Vatican City, Jul 3, 2025 /
13:02 pm
Cardinal Victor Manuel Fernández, prefect of the Dicastery for the Doctrine of the Faith, said Thursday that judges have been selected to hear the trial of Father Marko Rupnik, a former Jesuit accused of sexual abuse against women.
The cardinal told journalists that the judges chosen are “independent and external” to the dicastery but did not indicate when the Slovenian priest’s trial is set to take place in the Vatican.
“The idea was, if possible, to eliminate the idea that the Dicastery for the Doctrine of the Faith or the Holy See had any interest or were subjected to pressure,” he said.
Rupnik, whose religious artworks can be found in shrines and churches around the world, has been accused by at least a dozen women, mostly former nuns, of sexual, psychological, and spiritual abuse that reportedly occurred over the past three decades.

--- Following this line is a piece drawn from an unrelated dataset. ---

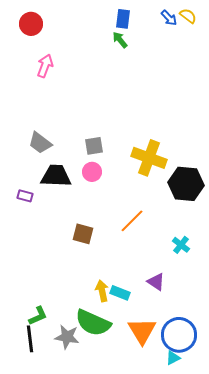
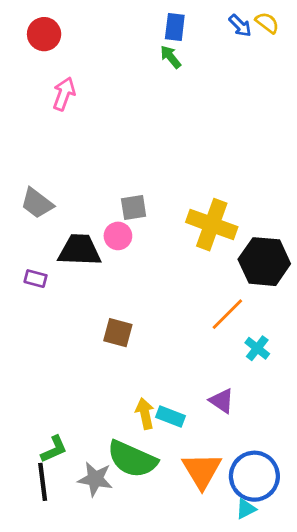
gray trapezoid: (40, 143) -> (37, 203), moved
pink circle: (92, 172) -> (118, 236), moved
orange line: (132, 221) -> (227, 314), moved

In May 2019, the then-Congregation for the Doctrine of the Faith launched a criminal administrative process against Rupnik after the Society of Jesus reported credible complaints of abuse by the priest to the Vatican.
One year later, the congregation declared Rupnik to be in a state of “latae sententiae” excommunication in May 2020. His excommunication lasted only two weeks.
The Society of Jesus subsequently expelled Rupnik from the religious congregation in June 2023 for his “stubborn refusal to observe the vow of obedience.”
Since allegations of abuse against Rupnik first became public in 2018, several Church leaders and Catholic groups around the world have increasingly called for the removal of sacred art created by the former Jesuit.
On March 31, the Shrine of Our Lady of Lourdes in France announced its decision to cover Rupnik mosaics found at the entrances to the Basilica of Our Lady of the Rosary.
The Dicastery for Communication, meanwhile, removed digital images of Rupnik’s art from its Vatican News website on June 9.
The changes came days after Pope Leo met with members of the Pontifical Commission for the Protection of Minors on June 5.
The Holy Father also met with Cardinal Seán O’Malley, president of the Vatican body commissioned with safeguarding vulnerable adults and children, within the first week of his pontificate on May 14.
In June 2024, O’Malley sent a letter to the dicasteries of the Roman Curia expressing hope that “pastoral prudence would prevent displaying artwork in a way that could imply either exoneration or a subtle defense” of those accused of abuse.
“We must avoid sending a message that the Holy See is oblivious to the psychological distress that so many are suffering,” O’Malley wrote in a letter to Curia leaders last year.